Quelle: Andreas Kaatz

Brieselang. In ein paar Wochen ist es soweit: Der Brieselanger Seniorenbeirat wird erstmals direkt gewählt. Alle Einwohner ab einem Alter von 55 Jahren sind aufgerufen, am 11. September ihre Stimme abzugeben. Neun Kandidaten haben sich für das Gremium beworben. Der jetzige Vorsitzende Kurt Jakob ist aber nicht mehr dabei, er möchte ein wenig ruhiger treten. Das Gründungsmitglied des Beirates hat aber mit seinem Einsatz großen Anteil daran, dass es jetzt zur Direktwahl kommt. Bislang konnten die älteren Einwohner zwar auch die Mitglieder des Beirates bestimmen, das letzte Wort hatte aber die Gemeindevertretung. Jakob plädierte indes immer für eine direkte Legitimierung wie in Falkensee.

Allerdings ist es nicht einfach, die älteren Brieselanger dafür zu begeistern, sich für ihre Generation zu engagieren. „Uns wäre es lieber, wenn es mehr als neun Kandidaten wären – 13 oder 15“, meint Ingrid Ettelt-Gelke. Auch vor dem Hintergrund, dass eventuell Mitglieder zwischendurch ausscheiden. Dann könnte es für das letztlich siebenköpfige Gremium im Laufe der Zeit nämlich personell knapp werden. Denn auch künftig ist tatkräftige Mitarbeit gefragt. Der Beirat will sich wieder vielen Themen der älteren Generation widmen. Deren Anteil ist nicht zu unterschätzen. Rund 30 Prozent der Brieselanger Wahlberechtigten sind Senioren.

Allerdings ist es schwierig herauszubekommen, was die älteren Brieselanger wollen, wo es Probleme gibt.
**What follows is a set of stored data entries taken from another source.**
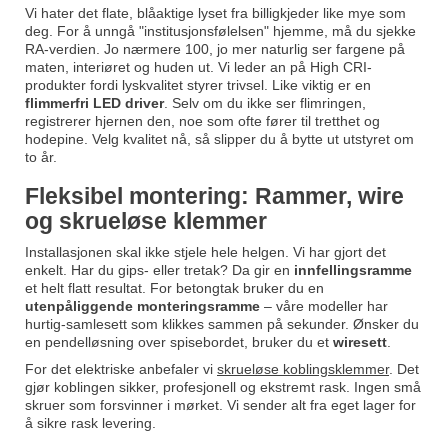
Vi hater det flate, blåaktige lyset fra billigkjeder like mye som
deg. For å unngå "institusjonsfølelsen" hjemme, må du sjekke
RA-verdien. Jo nærmere 100, jo mer naturlig ser fargene på
maten, interiøret og huden ut. Vi leder an på High CRI-
produkter fordi lyskvalitet styrer trivsel. Like viktig er en
flimmerfri LED driver
. Selv om du ikke ser flimringen,
registrerer hjernen den, noe som ofte fører til tretthet og
hodepine. Velg kvalitet nå, så slipper du å bytte ut utstyret om
to år.
Fleksibel montering: Rammer, wire
og skrueløse klemmer
Installasjonen skal ikke stjele hele helgen. Vi har gjort det
enkelt. Har du gips- eller tretak? Da gir en
innfellingsramme
et helt flatt resultat. For betongtak bruker du en
utenpåliggende monteringsramme
– våre modeller har
hurtig-samlesett som klikkes sammen på sekunder. Ønsker du
en pendelløsning over spisebordet, bruker du et
wiresett
.
For det elektriske anbefaler vi
skrueløse koblingsklemmer
. Det
gjør koblingen sikker, profesjonell og ekstremt rask. Ingen små
skruer som forsvinner i mørket. Vi sender alt fra eget lager for
å sikre rask levering.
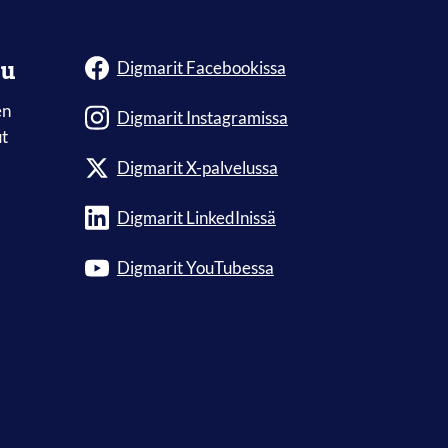
lu
Digmarit Facebookissa
en
Digmarit Instagramissa
ut
Digmarit X-palvelussa
Digmarit LinkedInissä
Digmarit YouTubessa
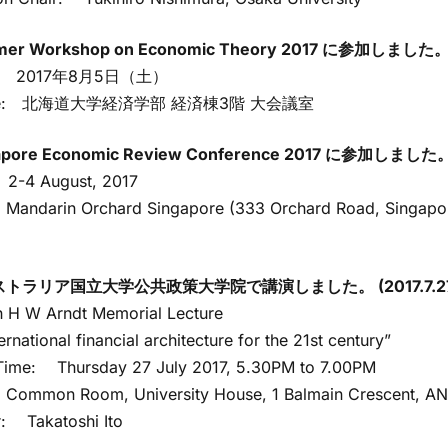
er Workshop on Economic Theory 2017 に参加しました。 (
: 2017年8月5日（土）
e: 北海道大学経済学部 経済棟3階 大会議室
apore Economic Review Conference 2017 に参加しました。 
2-4 August, 2017
Mandarin Orchard Singapore (333 Orchard Road, Singapo
ストラリア国立大学公共政策大学院で講演しました。 (2017.7.27
h H W Arndt Memorial Lecture
ernational financial architecture for the 21st century”
Time: Thursday 27 July 2017, 5.30PM to 7.00PM
Common Room, University House, 1 Balmain Crescent, A
: Takatoshi Ito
Diese Erfahrung macht auch die stellvertretende Beiratsvorsitzende Anneliese Eis immer wieder. „Ich versuche, die Leute anzusprechen, aber wenn es dann darauf ankommt, passiert nicht viel“, meint sie. Im extra dafür angebrachten Briefkasten neben dem Eingang zur Volkssolidarität landen selten Schreiben, die Anregungen oder Hinweise an den Beirat enthalten. Allerdings versuchen die Mitglieder, auch bei den Festen in der Gemeinde präsent zu sein, etwa beim Sommerfest oder beim Weihnachtsmarkt.

Einiges geschieht auch auf kultureller Ebene wie das regelmäßige Weihachtssingen, bei dem Brieselanger für Brieselanger singen. Doch solcherart Veranstaltungen sollen nicht die Hauptsache sein, meint Gabriele Wegener. „Es ist kein Kulturverein. Der Beirat war ins Leben gerufen worden, um Ansprechpartner für die ältere Generation zu sein“, meint sie.

Und genau das soll auch künftig den Schwerpunkt der Arbeit bilden. So will man sich um Missstände kümmern wie den holprigen Gehweg im westlichen Forstweg oder den geschotterten Weg zum Friedhof, über den sich Radfahrer beschweren. „Aber wir begleiten auch immer Projekte in der Gemeinde, bei denen es um Altenheime geht“, sagt Ingrid Ettelt-Gelke und nennt als Beispiele das Seniorenpflegeheim des Johannisstifts oder auch das Vorhaben der Johanniter-Unfallhilfe, das im Forstweg realisiert werden soll. Doch auch das Thema betreutes Wohnen wird immer aktueller. Der Beirat hätte es gern gesehen, wenn künftig das ehemalige Amt für Flurneuordnung nach der Nutzung als Flüchtlingsheim diesem Zweck dienen würde. Aber das klappt wohl nicht, wie man erfahren hat.

Viel passieren soll auch bei der Gestaltung rund um den Bahnhof. Auch da will das Gremium ein Auge drauf haben und einen erneuten Anlauf starten, damit endlich in diesen Bereich eine öffentliche Toilette kommt. „Es geht darum, dass wir immer da, wo Senioren betroffen sind, einbezogen werden“, meint Dirk Lüdecke, der zudem auch dafür plädiert, über Informationsveranstaltungen mit spannenden Themen die Senioren zu gewinnen. Er selbst versucht, das Seniorenwandern wieder zu etablieren, am 24. September geht es dazu nach Petzow an den Schwielowsee. In Sachen Bewegung und Mobilität sind die Brieselanger aber auch sonst recht aktiv. Seit Jahren beteiligen sie sich immer mit einer recht starken Fraktion am havelländischen Seniorensportfest. Das nächste steht am 21. September in Rathenow an.

Wer Kontakt zum Beirat sucht, findet im Amtsblatt die Ansprechpartner mit Telefonnummer.